Alors que Donald Trump agite la menace de nouvelles taxes douanières pour favoriser les vins américains après avoir déjà surtaxé les produits européens à hauteur de 20%, une exception juridique vieille de plus d’un siècle permet encore aux producteurs californiens d’étiqueter leurs vins effervescents «champagne». Une pratique qui irrite la filière française, rapporte BFMTV.

En France, l’idée d’un «champagne américain» paraît saugrenue. Pourtant, aux États-Unis, des bouteilles portant la mention «California Champagne» sont bel et bien commercialisées… en toute légalité. Comme le rappellent nos confrères, le terme «champagne» y possède un statut de dénomination semi-générique, au même titre que «chablis», «burgundy» ou «madeira». Résultat : certains producteurs peuvent encore utiliser ce nom, à condition de l’avoir fait avant 2006 et de ne pas modifier leur étiquetage.

Une guerre commerciale sur fond de protectionnisme trumpiste

Cette dérogation découle d’un accord signé en 2006 entre l’Union européenne et les États-Unis, interdisant l’usage de ces appellations pour les nouveaux producteurs, tout en accordant une clause de «grand-père» aux anciens. En clair, un vigneron américain ne peut plus lancer de «nouveau champagne», mais ceux qui le faisaient déjà peuvent continuer. Cette tolérance s’appuie sur l’article 24 de l'Accord sur les aspects des droits de propriété intellectuelle qui touchent au commerce (ADPIC) de l’Organisation mondiale du commerce, selon lequel un État n’est pas tenu de protéger une appellation devenue «générique» sur son propre territoire.

Le sujet a pris une tournure politique avec la récente décision de Donald Trump d’imposer 20 % de droits de douane sur les importations européennes, vins et spiritueux compris. En mars, le président américain assurait que ces mesures seraient «très bénéfiques pour les entreprises du vin et du champagne aux États-Unis». Une déclaration perçue comme une attaque frontale contre l’Appellation d’Origine Contrôlée (AOC) française, protégée dans plus de 130 pays… mais pas aux Etats-Unis.

Un produit différent, qui exploite l’image du vrai champagne

Juridiquement, la France ne peut empêcher la vente de «California Champagne» sur le sol américain. Mais l’Hexagone conserve un atout de taille : près de 27 millions de bouteilles de champagne ont été exportées vers les États-Unis en 2024. Un volume qui pourrait cependant chuter si les tensions commerciales se durcissent.

Le paradoxe saute aux yeux : les vins californiens étiquetés «champagne» n’ont que peu de liens avec leurs équivalents français. Ils sont souvent élaborés selon la méthode Charmat (en cuve close), bien moins coûteuse que la méthode champenoise traditionnelle. Vendues entre 10 et 20 dollars, ces bouteilles ciblent un marché plus accessible, davantage comparable au prosecco italien qu’aux cuvées de Reims ou d’Épernay.

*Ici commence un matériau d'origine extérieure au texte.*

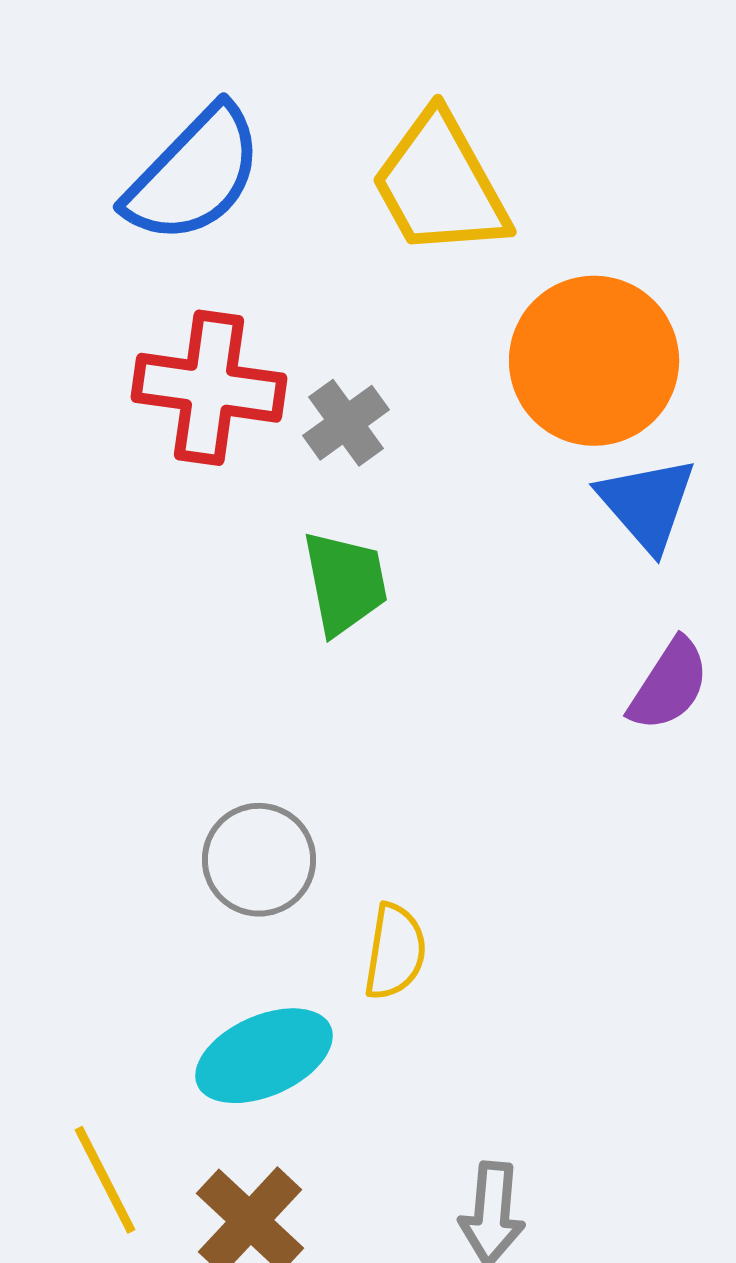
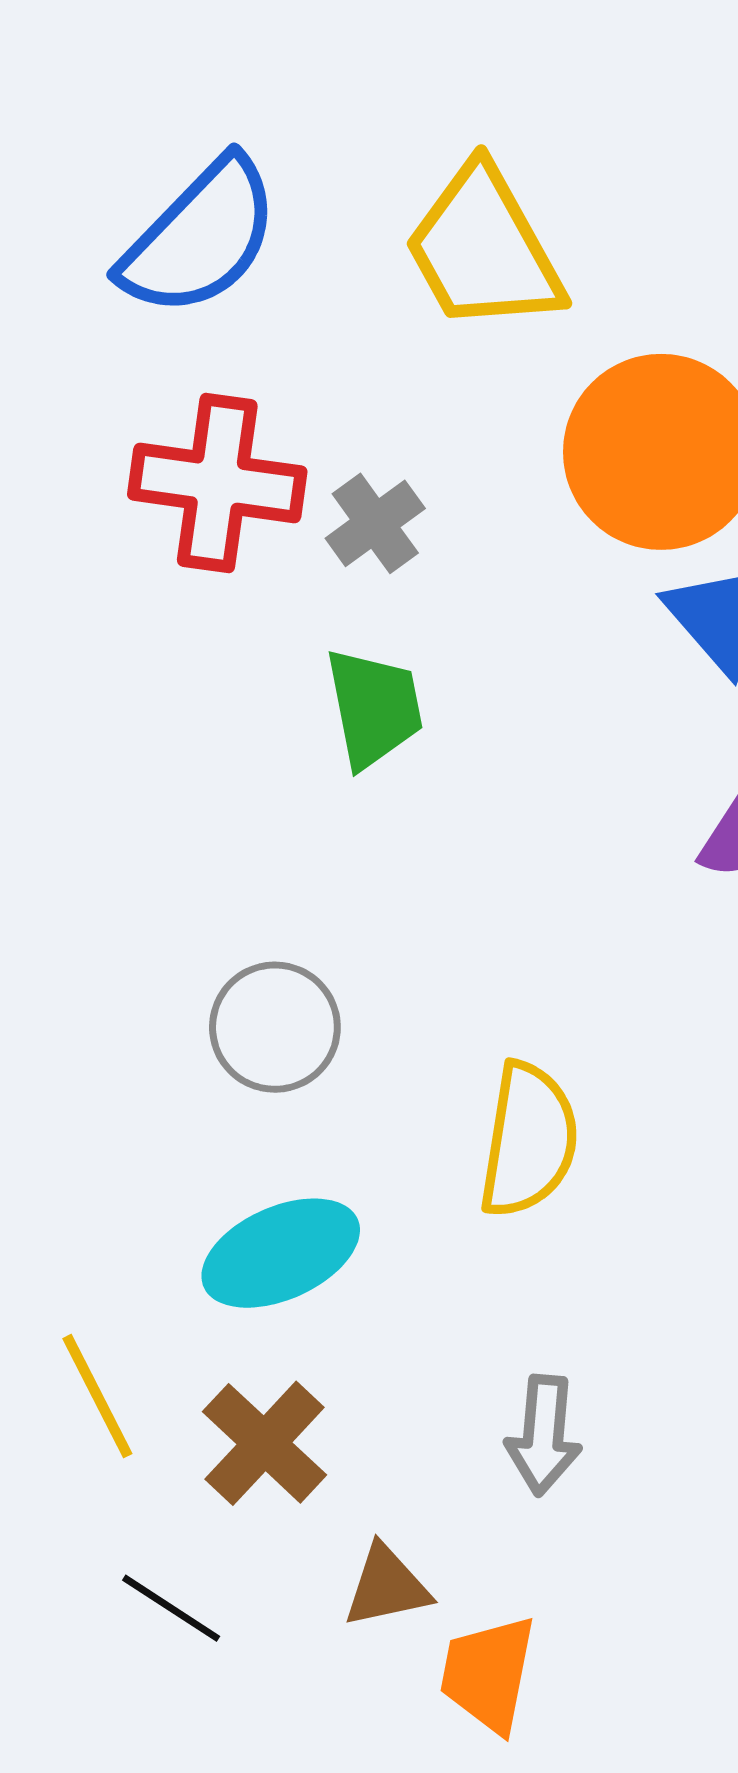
yellow semicircle: (395, 952) -> (529, 1140), moved, size x1.4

Un symbole diplomatique bien au-delà du vin

Pourtant, l’usage du mot «champagne» permet à ces vins d’exploiter une image prestigieuse. «Ce ne sont pas vraiment des concurrents directs», relativise Olivier Gergaud, professeur à Kedge Business School. Aux États-Unis, le terme est souvent perçu de manière plus technique que géographique. Ce flou sémantique reste un obstacle majeur aux accords de libre-échange comme le Tafta, avorté en partie à cause des divergences sur les indications géographiques.

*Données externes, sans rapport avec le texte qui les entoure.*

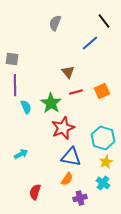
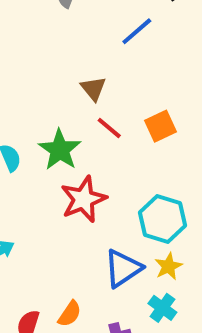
red line: (76, 92) -> (109, 128), turned 56
blue triangle: (71, 157) -> (123, 268), moved, turned -45
orange semicircle: (67, 179) -> (70, 314), moved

Depuis les années 1990, des campagnes aux États-Unis ont tenté de rappeller que «le champagne ne vient que de Champagne», avec un succès relatif. Mais l’idée d’un «champagne patriotique» soutenu par Trump pourrait brouiller ce message. Heureusement, les producteurs californiens ne disposent ni des volumes ni de la reconnaissance pour remplacer les champagnes français. Reste que dans la guerre de l’image, l’avantage n’est jamais acquis — et le storytelling est devenu une arme aussi redoutable que les bulles.